- Opening Delimiter -

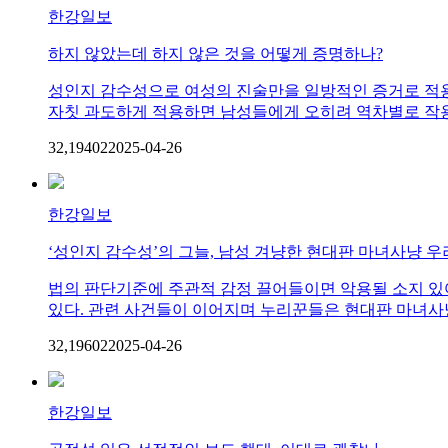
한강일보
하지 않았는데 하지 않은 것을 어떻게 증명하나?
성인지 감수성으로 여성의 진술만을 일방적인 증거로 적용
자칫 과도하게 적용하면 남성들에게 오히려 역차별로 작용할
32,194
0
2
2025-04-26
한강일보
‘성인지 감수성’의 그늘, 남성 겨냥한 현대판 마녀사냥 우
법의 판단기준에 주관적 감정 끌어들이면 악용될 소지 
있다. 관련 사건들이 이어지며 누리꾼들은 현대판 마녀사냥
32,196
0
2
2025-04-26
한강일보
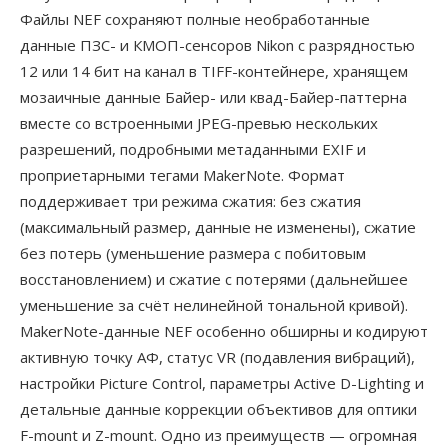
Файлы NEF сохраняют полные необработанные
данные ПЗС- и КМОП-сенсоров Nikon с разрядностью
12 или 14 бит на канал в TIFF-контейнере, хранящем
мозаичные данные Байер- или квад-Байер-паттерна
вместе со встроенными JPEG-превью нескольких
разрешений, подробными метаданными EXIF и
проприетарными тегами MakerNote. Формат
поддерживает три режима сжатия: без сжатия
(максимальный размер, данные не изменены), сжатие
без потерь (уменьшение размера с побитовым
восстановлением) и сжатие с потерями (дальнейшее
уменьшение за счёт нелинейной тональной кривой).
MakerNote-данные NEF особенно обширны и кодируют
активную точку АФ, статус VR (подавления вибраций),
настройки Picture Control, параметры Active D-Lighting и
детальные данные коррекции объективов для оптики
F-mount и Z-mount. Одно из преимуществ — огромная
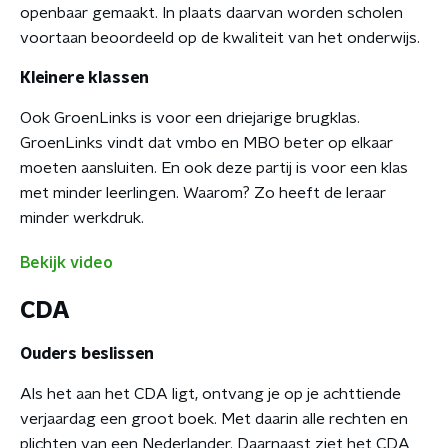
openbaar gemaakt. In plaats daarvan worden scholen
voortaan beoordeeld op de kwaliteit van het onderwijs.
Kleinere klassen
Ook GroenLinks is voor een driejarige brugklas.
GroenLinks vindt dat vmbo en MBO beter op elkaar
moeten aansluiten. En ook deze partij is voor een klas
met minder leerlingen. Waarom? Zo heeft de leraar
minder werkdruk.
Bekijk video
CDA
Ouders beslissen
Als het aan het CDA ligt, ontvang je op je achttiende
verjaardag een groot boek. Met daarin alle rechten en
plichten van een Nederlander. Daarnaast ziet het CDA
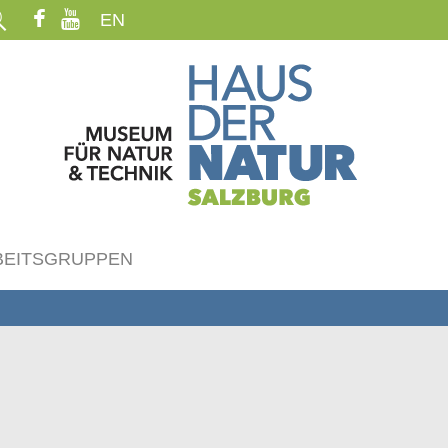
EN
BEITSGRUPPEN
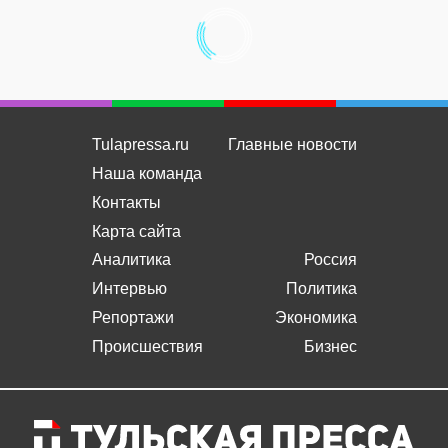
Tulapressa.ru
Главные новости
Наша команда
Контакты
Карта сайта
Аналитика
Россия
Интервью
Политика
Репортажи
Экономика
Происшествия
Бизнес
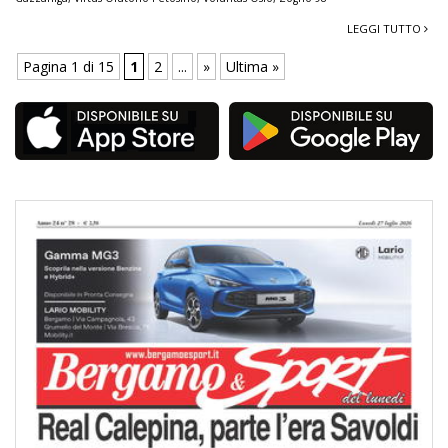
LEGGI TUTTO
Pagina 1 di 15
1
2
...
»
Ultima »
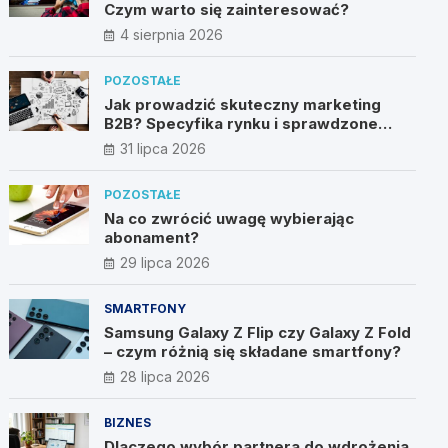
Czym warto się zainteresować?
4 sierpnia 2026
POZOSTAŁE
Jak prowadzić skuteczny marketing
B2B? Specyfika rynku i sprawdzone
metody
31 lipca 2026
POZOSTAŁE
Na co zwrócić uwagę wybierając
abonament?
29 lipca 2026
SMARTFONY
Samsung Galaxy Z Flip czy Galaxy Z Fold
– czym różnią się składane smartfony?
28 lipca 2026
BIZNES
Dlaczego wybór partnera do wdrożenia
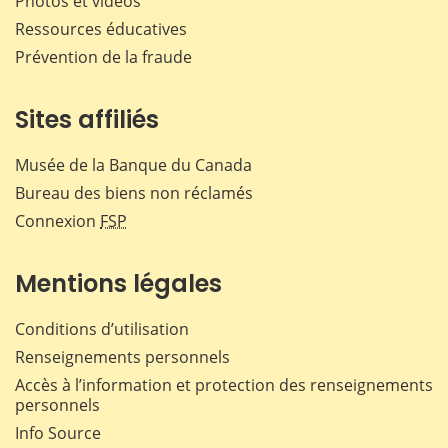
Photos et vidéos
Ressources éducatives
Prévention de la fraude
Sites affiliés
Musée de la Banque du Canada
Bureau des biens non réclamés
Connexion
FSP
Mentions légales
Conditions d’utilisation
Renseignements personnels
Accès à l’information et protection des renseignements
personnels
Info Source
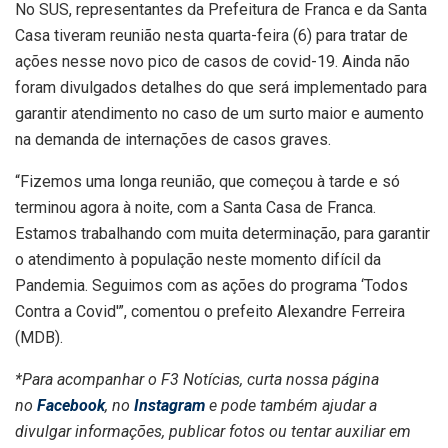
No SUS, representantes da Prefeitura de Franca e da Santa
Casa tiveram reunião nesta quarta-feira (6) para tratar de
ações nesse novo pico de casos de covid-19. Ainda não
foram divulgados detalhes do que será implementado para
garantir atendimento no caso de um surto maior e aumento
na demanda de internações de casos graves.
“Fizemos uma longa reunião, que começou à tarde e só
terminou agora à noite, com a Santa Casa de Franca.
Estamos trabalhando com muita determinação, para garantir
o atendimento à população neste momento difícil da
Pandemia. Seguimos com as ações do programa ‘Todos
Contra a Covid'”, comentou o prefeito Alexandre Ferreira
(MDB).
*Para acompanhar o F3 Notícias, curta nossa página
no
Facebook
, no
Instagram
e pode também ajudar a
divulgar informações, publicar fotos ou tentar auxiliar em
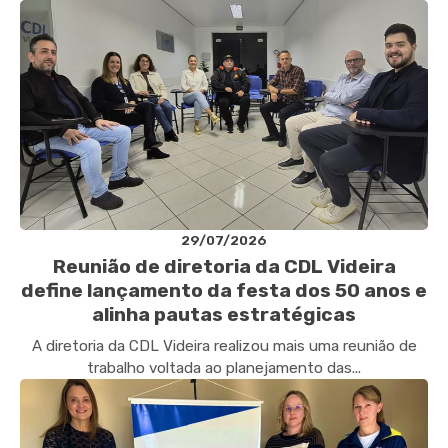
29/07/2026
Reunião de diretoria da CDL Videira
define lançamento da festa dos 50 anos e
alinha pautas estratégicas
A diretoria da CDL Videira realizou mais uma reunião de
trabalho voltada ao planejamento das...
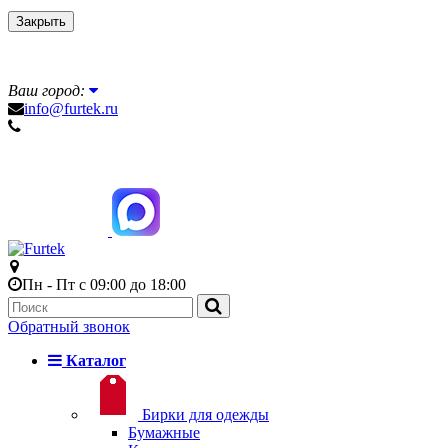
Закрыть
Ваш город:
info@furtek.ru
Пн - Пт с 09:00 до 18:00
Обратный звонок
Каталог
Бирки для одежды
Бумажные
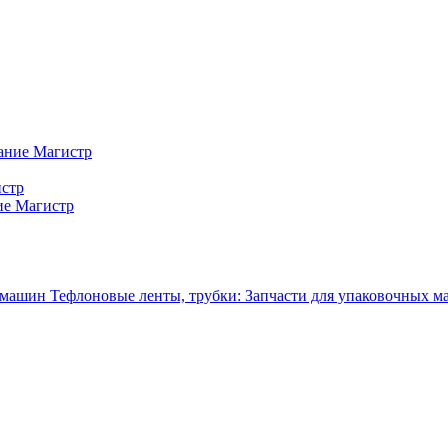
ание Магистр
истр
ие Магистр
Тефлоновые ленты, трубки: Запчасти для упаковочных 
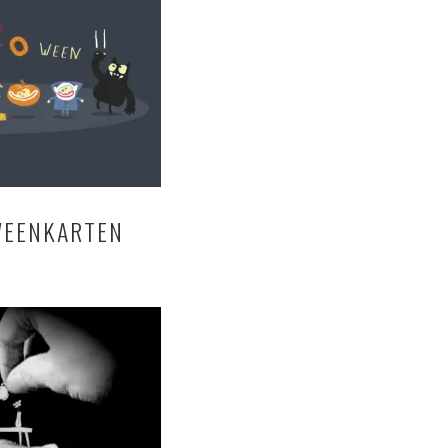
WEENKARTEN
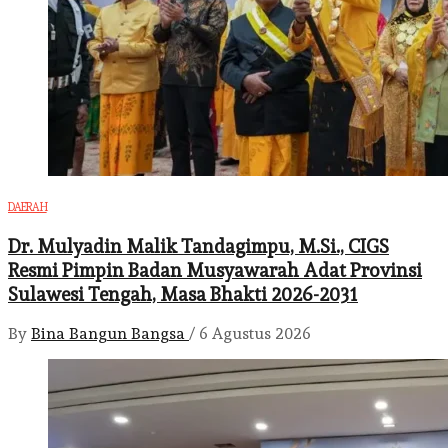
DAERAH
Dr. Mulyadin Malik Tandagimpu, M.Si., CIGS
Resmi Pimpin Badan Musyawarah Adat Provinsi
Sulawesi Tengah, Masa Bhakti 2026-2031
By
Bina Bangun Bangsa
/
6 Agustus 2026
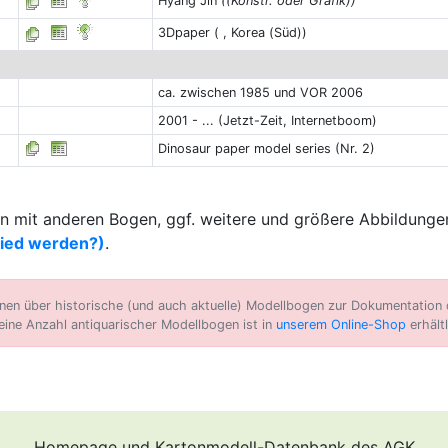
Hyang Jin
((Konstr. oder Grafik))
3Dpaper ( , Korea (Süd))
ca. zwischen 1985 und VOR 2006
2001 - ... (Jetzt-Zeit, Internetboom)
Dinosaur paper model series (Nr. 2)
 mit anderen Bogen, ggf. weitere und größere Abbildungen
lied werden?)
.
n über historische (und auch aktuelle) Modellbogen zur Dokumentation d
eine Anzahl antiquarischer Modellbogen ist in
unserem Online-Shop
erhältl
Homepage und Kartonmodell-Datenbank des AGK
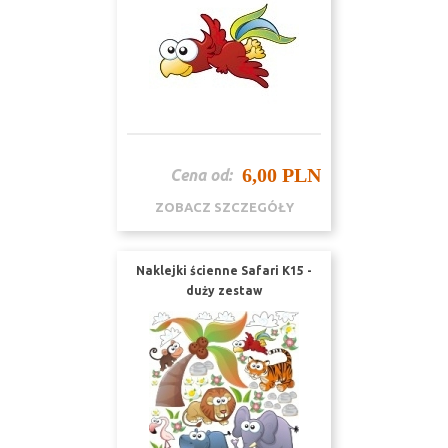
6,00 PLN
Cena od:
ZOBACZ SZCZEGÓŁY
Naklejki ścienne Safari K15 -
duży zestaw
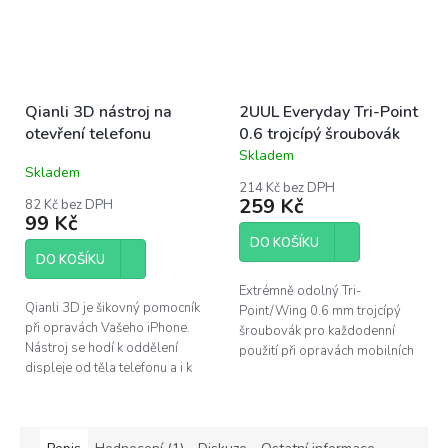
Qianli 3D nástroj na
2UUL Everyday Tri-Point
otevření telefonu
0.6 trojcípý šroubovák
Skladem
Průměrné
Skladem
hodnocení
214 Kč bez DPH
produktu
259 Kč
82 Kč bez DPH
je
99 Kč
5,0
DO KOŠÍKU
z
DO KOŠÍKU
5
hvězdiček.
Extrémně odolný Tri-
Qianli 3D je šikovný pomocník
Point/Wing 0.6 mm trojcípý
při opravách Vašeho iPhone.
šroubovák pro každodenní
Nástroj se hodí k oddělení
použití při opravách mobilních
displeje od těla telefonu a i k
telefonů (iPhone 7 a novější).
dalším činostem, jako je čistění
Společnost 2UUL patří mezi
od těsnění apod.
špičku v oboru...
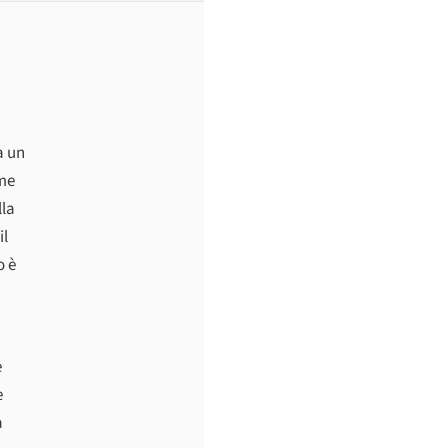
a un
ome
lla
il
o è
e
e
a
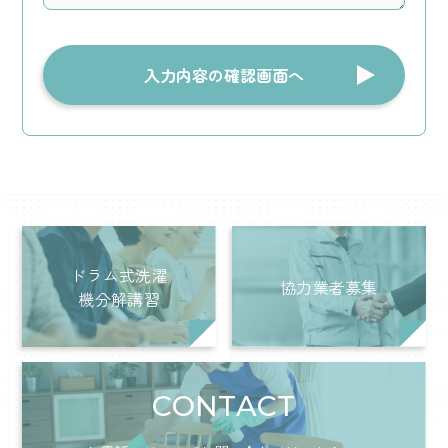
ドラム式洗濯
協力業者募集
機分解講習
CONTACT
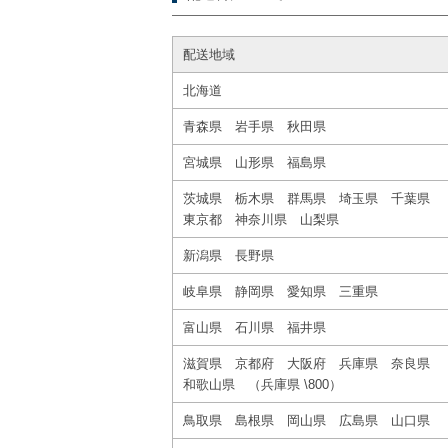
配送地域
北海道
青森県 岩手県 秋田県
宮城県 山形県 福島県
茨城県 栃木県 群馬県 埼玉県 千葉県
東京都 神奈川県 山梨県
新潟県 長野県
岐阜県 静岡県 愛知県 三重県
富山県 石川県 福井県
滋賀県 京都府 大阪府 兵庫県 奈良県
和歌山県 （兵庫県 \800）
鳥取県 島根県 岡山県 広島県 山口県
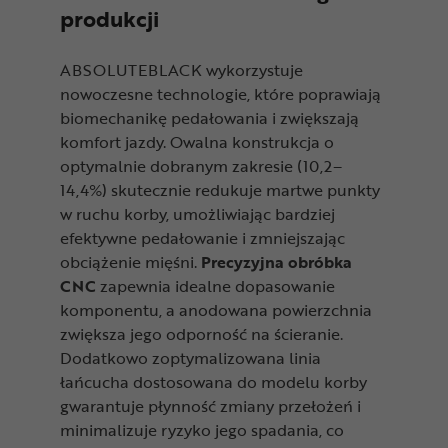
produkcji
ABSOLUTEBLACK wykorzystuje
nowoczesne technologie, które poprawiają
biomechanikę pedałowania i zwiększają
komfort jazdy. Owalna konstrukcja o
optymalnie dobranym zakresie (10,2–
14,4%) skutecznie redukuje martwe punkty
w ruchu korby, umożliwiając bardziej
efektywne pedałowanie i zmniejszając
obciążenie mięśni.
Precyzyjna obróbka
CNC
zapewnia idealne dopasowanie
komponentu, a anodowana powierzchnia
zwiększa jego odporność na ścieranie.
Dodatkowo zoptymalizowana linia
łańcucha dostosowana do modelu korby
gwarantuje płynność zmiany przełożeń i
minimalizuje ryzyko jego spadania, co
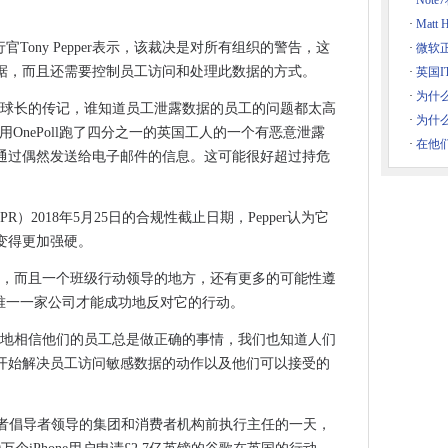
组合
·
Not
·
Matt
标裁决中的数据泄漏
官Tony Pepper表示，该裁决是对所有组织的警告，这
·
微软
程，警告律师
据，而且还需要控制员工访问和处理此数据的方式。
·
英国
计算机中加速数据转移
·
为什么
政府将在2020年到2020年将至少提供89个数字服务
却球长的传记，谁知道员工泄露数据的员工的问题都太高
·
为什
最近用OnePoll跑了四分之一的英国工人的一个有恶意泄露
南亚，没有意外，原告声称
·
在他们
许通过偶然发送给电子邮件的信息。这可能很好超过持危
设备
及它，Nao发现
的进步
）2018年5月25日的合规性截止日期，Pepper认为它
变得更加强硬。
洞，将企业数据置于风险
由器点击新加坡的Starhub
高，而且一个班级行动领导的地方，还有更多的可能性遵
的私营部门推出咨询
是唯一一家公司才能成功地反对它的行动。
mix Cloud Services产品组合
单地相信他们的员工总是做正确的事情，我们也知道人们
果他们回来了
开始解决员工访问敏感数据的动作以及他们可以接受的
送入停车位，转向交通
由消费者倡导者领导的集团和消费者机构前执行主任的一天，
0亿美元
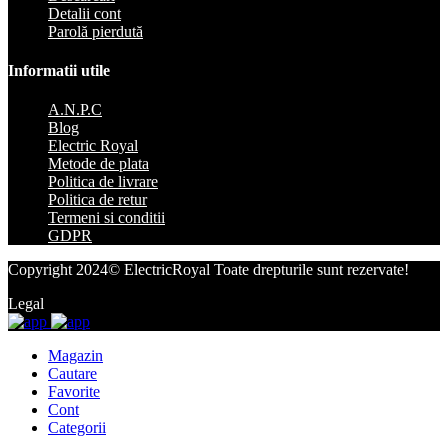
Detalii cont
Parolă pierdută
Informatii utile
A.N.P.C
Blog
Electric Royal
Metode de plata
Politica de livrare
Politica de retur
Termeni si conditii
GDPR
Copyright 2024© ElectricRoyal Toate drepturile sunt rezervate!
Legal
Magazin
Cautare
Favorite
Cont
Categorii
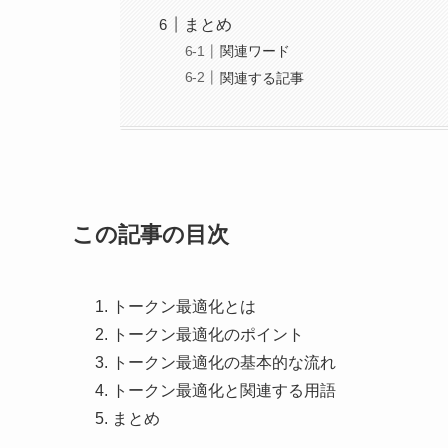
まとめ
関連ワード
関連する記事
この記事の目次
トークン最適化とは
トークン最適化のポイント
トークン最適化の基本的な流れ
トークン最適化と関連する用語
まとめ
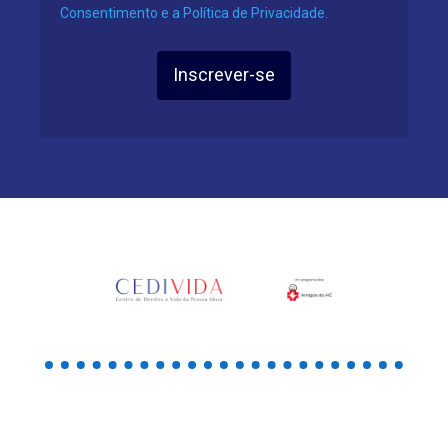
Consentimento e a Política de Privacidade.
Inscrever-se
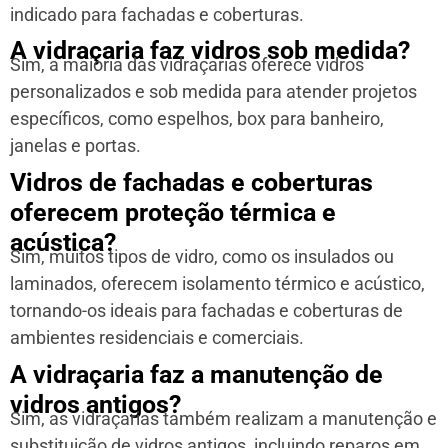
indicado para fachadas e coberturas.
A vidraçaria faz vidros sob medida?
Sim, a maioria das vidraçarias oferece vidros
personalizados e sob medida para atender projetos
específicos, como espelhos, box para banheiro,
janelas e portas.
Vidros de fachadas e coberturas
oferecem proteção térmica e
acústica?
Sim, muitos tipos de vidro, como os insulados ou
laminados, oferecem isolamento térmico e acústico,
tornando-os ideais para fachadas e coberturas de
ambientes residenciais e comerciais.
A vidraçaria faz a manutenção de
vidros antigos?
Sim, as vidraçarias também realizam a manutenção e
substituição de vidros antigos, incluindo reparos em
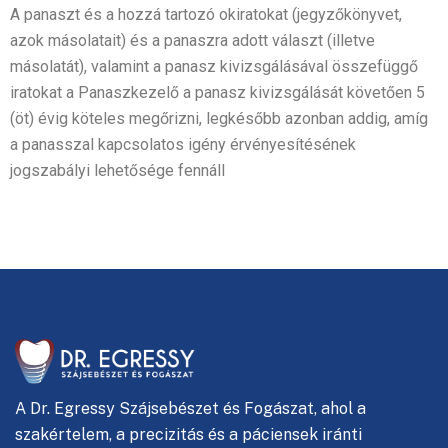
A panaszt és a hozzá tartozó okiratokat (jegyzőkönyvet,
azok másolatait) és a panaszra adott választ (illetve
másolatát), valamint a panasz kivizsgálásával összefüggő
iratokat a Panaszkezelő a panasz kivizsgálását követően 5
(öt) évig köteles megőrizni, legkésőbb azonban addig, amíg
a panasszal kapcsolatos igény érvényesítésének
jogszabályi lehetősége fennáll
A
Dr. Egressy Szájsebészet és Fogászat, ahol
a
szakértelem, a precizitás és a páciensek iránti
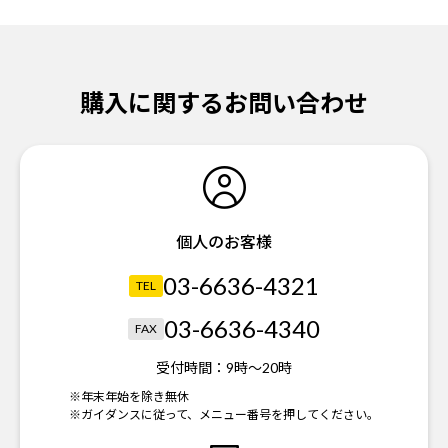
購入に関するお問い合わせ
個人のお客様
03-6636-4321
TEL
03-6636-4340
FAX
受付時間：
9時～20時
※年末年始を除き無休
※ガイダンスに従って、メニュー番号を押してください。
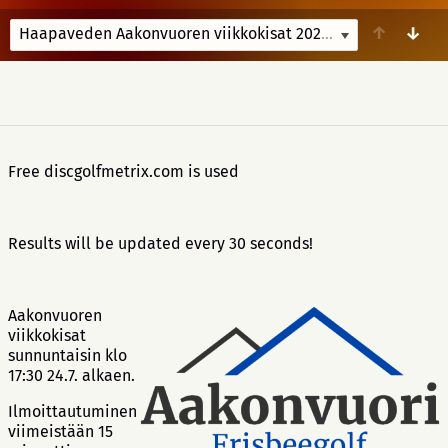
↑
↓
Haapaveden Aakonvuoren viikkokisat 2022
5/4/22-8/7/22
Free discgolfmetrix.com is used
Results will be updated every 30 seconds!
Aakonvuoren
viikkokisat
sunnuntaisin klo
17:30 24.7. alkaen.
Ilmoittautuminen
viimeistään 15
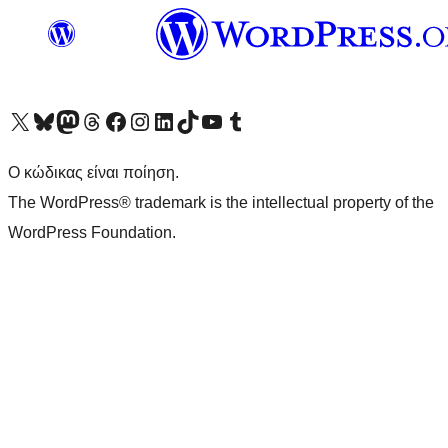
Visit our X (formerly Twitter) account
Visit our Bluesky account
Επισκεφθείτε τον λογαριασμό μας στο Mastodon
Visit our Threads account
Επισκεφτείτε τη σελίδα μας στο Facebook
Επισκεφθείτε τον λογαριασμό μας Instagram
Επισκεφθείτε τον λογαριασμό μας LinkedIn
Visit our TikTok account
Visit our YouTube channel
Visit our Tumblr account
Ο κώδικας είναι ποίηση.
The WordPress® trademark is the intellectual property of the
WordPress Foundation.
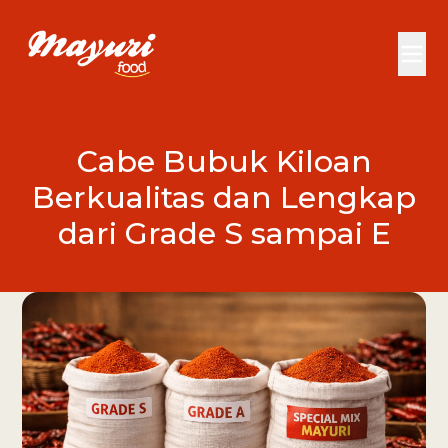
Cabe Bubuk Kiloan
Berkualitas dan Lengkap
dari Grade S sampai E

- Closing Delimiter -

Instructions for the task:
Retype the records above, but only those lines that fall between the line containing "мозаичные данные Байер- или" and the line containing "уменьшение за счёт", with both of those lines included, exactly as written.

Solution:
мозаичные данные Байер- или квад-Байер-паттерна
вместе со встроенными JPEG-превью нескольких
разрешений, подробными метаданными EXIF и
проприетарными тегами MakerNote. Формат
поддерживает три режима сжатия: без сжатия
(максимальный размер, данные не изменены), сжатие
без потерь (уменьшение размера с побитовым
восстановлением) и сжатие с потерями (дальнейшее
уменьшение за счёт нелинейной тональной кривой).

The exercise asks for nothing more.